<<<<

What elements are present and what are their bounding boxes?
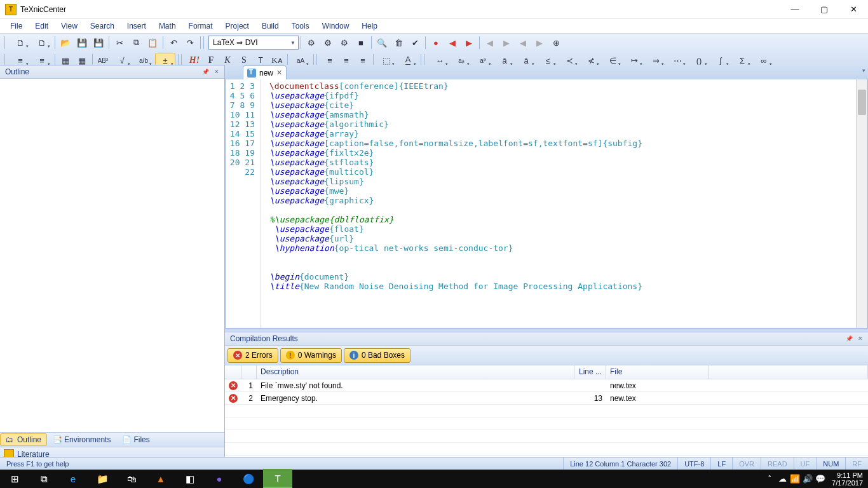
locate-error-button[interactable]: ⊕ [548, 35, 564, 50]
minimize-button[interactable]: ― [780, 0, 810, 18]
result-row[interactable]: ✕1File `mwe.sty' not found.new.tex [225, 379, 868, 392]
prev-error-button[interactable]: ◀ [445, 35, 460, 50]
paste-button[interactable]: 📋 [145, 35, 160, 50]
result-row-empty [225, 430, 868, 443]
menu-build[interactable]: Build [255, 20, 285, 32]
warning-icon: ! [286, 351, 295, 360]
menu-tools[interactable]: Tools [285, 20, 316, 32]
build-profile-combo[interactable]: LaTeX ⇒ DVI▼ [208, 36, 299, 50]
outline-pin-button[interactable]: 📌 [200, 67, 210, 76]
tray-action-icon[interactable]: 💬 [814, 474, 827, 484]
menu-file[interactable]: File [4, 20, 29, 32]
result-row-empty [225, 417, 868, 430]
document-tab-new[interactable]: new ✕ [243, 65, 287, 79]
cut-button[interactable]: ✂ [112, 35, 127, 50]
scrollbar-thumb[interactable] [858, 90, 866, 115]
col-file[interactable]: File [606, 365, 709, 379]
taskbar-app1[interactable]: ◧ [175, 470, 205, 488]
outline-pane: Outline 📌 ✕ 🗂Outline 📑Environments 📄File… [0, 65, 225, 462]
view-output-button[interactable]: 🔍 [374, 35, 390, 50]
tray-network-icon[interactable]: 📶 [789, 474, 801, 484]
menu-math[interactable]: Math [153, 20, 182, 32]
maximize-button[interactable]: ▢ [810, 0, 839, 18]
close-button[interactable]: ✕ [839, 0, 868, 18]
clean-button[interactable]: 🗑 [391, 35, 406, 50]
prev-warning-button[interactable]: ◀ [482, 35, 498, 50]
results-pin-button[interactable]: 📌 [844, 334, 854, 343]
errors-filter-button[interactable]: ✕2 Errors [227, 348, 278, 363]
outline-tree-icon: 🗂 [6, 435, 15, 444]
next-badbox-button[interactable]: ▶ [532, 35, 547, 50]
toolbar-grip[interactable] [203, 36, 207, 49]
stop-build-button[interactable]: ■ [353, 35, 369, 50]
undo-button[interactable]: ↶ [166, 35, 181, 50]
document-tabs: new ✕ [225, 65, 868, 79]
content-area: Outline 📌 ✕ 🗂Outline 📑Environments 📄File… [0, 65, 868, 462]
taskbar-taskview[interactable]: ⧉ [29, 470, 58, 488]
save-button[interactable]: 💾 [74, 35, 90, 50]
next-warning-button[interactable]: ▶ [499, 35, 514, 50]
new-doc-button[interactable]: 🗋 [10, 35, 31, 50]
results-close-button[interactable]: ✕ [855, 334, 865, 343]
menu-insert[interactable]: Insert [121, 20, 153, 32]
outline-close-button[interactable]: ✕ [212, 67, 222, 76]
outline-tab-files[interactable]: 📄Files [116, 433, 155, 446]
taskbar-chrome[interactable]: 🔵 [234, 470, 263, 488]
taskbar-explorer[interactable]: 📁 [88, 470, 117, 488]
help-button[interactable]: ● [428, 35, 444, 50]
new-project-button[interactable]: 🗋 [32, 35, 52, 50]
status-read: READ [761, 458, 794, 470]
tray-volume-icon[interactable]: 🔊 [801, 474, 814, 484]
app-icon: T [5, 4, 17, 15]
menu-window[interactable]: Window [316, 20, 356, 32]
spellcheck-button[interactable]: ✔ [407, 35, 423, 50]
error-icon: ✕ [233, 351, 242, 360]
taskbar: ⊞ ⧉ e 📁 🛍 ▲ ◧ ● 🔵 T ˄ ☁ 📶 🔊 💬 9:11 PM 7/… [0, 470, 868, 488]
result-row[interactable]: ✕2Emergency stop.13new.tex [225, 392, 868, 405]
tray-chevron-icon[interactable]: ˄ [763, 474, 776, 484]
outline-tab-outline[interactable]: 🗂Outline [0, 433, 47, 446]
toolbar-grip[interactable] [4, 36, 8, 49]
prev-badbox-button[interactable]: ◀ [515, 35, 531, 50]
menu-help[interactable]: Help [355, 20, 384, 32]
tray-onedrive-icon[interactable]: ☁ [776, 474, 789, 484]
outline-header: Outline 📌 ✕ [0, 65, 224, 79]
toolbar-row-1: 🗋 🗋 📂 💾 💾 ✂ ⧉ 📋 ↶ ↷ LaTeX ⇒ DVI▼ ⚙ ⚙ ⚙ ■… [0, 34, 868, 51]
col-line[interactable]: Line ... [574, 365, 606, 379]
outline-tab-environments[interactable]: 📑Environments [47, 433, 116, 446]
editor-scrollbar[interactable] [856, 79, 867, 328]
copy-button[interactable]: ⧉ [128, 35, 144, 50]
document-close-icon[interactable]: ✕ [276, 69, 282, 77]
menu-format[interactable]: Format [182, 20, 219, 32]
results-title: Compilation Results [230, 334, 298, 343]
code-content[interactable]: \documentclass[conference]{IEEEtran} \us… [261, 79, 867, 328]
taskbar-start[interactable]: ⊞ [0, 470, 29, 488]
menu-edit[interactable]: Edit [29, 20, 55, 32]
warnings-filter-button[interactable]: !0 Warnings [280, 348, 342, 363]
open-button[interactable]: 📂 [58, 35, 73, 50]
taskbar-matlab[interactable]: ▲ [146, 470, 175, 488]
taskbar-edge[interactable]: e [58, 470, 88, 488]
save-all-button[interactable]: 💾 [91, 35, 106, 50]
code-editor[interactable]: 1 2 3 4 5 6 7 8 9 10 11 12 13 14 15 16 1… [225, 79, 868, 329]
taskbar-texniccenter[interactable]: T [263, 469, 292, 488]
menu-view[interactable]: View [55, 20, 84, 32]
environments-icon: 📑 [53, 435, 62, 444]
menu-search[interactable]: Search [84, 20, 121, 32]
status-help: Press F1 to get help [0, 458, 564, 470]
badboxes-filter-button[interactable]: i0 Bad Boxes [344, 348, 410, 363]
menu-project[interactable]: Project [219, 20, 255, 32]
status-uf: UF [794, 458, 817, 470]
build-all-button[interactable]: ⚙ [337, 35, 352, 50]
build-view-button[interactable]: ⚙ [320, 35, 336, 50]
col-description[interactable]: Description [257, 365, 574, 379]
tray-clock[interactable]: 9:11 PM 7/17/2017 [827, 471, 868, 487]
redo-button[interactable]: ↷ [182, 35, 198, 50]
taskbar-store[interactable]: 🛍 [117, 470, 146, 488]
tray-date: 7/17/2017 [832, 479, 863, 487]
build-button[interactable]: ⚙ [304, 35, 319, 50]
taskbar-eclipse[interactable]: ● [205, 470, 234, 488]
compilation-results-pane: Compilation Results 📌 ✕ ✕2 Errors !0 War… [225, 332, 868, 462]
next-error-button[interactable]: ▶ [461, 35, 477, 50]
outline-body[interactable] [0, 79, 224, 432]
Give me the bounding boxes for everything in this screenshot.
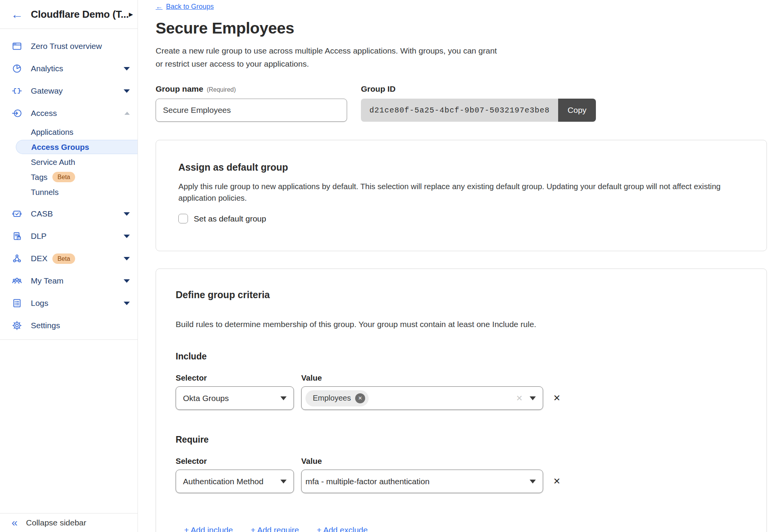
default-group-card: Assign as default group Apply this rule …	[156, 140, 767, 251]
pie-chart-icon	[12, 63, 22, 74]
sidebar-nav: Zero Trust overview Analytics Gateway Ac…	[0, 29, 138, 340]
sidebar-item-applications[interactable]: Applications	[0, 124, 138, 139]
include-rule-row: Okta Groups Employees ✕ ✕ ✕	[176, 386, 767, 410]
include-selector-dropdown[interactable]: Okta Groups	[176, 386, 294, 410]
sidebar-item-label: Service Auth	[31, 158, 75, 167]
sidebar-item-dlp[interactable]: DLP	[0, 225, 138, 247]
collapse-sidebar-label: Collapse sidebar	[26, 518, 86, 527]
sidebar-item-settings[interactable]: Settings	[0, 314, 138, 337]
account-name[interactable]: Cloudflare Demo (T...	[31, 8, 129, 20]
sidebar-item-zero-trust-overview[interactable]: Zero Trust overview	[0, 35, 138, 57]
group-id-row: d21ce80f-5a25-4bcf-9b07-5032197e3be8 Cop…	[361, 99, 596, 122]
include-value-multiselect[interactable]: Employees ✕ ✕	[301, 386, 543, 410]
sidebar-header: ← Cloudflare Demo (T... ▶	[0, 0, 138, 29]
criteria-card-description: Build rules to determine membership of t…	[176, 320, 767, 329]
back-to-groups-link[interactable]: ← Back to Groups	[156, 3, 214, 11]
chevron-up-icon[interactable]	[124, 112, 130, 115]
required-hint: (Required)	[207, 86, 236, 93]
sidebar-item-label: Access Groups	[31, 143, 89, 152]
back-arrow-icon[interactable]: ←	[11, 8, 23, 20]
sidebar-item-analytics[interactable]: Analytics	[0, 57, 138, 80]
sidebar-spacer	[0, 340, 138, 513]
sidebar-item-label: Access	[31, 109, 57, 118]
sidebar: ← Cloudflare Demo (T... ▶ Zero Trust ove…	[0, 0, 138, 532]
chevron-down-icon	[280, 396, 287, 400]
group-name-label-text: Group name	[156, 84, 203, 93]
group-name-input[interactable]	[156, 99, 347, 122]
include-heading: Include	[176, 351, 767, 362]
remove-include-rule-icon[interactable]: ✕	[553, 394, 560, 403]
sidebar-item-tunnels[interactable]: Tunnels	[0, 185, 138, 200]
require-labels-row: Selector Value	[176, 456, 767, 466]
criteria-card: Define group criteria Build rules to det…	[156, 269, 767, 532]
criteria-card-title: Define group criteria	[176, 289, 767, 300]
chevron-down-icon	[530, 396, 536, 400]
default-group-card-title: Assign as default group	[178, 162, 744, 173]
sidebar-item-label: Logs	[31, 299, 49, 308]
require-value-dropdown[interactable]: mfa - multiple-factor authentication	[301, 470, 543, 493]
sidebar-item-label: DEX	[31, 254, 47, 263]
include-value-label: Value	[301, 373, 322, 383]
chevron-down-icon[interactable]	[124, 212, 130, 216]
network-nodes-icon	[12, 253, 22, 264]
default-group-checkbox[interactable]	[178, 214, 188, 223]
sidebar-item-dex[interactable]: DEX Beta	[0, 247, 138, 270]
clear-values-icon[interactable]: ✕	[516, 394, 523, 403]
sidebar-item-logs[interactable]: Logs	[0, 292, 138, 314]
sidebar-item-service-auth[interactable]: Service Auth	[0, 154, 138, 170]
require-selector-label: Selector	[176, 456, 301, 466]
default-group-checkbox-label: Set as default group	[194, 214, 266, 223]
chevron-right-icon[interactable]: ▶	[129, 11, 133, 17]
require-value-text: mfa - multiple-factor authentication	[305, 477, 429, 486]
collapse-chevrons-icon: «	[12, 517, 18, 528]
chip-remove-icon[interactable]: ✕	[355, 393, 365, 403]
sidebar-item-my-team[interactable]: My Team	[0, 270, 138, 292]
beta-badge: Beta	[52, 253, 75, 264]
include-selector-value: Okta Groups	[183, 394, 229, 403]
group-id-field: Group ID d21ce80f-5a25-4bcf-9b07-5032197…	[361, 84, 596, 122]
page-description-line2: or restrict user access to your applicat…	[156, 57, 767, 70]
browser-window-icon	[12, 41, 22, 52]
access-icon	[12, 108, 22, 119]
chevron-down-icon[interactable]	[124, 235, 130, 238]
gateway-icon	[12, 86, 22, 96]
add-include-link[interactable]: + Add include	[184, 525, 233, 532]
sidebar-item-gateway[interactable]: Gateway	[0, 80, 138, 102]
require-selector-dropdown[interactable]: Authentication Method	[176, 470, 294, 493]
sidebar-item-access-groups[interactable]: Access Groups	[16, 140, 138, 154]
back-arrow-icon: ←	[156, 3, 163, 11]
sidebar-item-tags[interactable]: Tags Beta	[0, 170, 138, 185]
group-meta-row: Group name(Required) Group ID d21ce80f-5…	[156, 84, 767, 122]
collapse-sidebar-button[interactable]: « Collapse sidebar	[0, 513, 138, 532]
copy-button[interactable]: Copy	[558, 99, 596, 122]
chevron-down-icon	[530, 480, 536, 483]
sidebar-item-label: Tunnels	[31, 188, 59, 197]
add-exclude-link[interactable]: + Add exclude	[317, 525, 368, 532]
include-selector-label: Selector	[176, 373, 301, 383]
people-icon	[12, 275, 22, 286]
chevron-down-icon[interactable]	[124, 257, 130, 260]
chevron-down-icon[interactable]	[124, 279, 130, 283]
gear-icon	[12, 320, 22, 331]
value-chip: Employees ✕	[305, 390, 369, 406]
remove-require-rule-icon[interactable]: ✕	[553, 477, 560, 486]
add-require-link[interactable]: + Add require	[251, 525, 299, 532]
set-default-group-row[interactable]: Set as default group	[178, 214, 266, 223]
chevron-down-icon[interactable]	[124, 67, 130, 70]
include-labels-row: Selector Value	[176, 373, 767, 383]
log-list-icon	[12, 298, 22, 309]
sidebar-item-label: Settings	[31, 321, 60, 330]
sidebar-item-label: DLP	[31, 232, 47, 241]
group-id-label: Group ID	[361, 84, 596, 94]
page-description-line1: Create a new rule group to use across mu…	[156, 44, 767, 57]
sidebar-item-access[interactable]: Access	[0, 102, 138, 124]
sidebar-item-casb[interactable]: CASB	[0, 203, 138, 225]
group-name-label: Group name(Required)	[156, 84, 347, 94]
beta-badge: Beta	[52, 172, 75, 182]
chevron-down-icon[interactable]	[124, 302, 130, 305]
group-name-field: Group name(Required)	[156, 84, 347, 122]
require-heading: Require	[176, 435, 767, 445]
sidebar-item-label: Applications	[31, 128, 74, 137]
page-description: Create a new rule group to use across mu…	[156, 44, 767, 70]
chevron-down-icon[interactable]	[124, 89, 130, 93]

>>>>

◆ **EXERCISE DETAILS**: Nothing but a number is expected here: the number of lines above that hold the word "Cloudflare".

◆ **OUTPUT OF THE EXERCISE**: 3